TASK TO COMPLETE> Nothing but the lines from the one containing "INFORMATION" through the last line of the records below should be copied, exactly and without pictures.

INPUT MATERIAL>
::::::::::

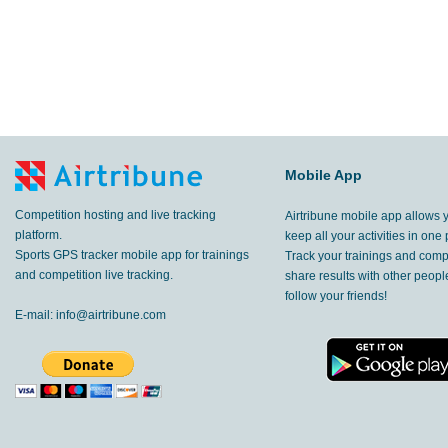
Mobile App
Competition hosting and live tracking
Airtribune mobile app allows 
platform.
keep all your activities in one 
Sports GPS tracker mobile app for trainings
Track your trainings and compe
and competition live tracking.
share results with other peop
follow your friends!
E-mail:
info@airtribune.com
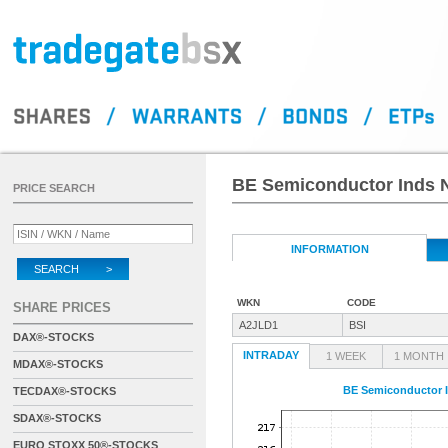
BE Semiconductor Inds N
PRICE SEARCH
INFORMATION
SEARCH >
WKN
CODE
SHARE PRICES
A2JLD1
BSI
DAX®-STOCKS
INTRADAY
1 WEEK
1 MONTH
MDAX®-STOCKS
BE Semiconductor I
TECDAX®-STOCKS
SDAX®-STOCKS
EURO STOXX 50®-STOCKS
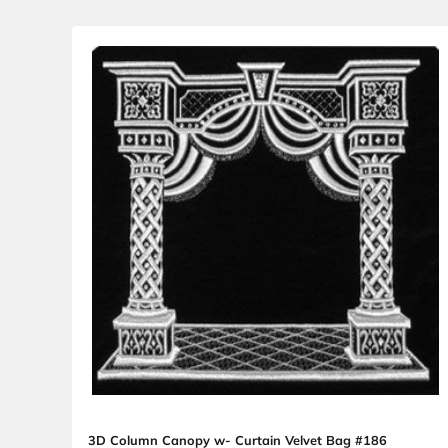
3D Canopy Curtain with Floor Velvet Bag 
Sale price
From $18.98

::::::::::

THE ANSWER>
INFORMATION
SEARCH >
WKN
CODE
SHARE PRICES
A2JLD1
BSI
DAX®-STOCKS
INTRADAY
1 WEEK
1 MONTH
MDAX®-STOCKS
BE Semiconductor I
TECDAX®-STOCKS
SDAX®-STOCKS
EURO STOXX 50®-STOCKS
3D Canopy Curtain with Floor Velvet Bag 
Sale price
From $18.98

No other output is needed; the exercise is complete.